━━ EXERCISE DATA ━━
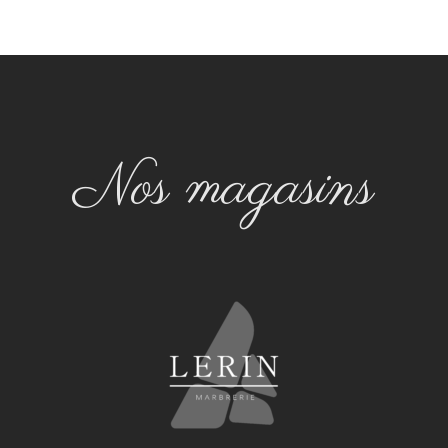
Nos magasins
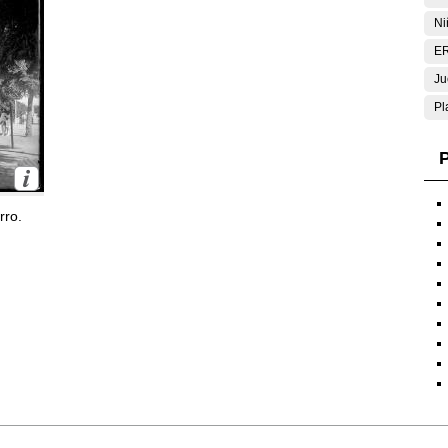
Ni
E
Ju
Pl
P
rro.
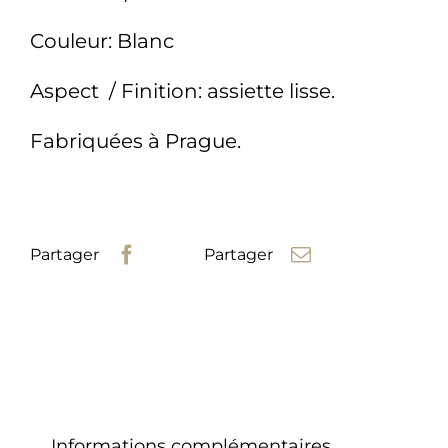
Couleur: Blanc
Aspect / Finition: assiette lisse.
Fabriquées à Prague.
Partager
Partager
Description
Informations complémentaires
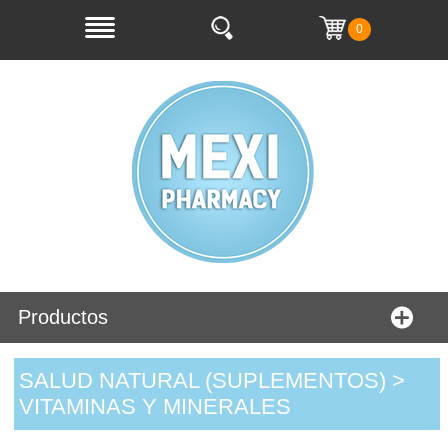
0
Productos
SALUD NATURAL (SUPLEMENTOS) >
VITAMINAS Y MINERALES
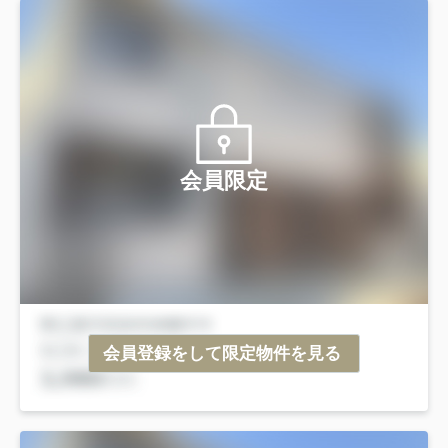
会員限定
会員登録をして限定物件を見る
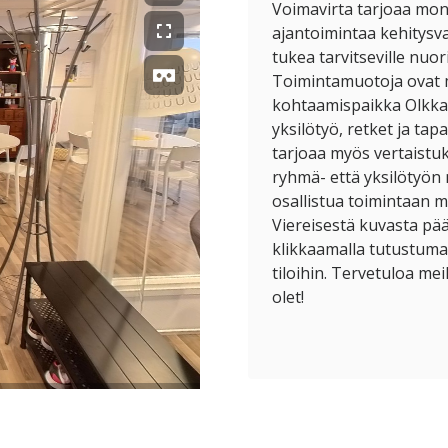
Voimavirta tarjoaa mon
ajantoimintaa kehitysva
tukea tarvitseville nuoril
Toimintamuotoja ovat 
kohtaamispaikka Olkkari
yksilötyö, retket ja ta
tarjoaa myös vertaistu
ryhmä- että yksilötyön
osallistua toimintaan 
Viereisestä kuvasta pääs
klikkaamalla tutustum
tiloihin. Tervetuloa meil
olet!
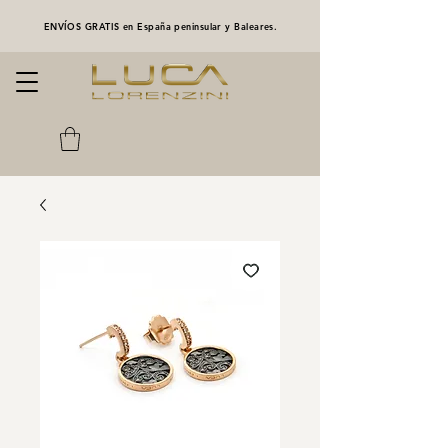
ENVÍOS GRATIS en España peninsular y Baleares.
━━━
PROBLEM DESCRIPTION
Which lines in the listing above hold the word "tarjoaa"? Show each of them.

ANSWER AREA
Voimavirta tarjoaa mon
tarjoaa myös vertaistu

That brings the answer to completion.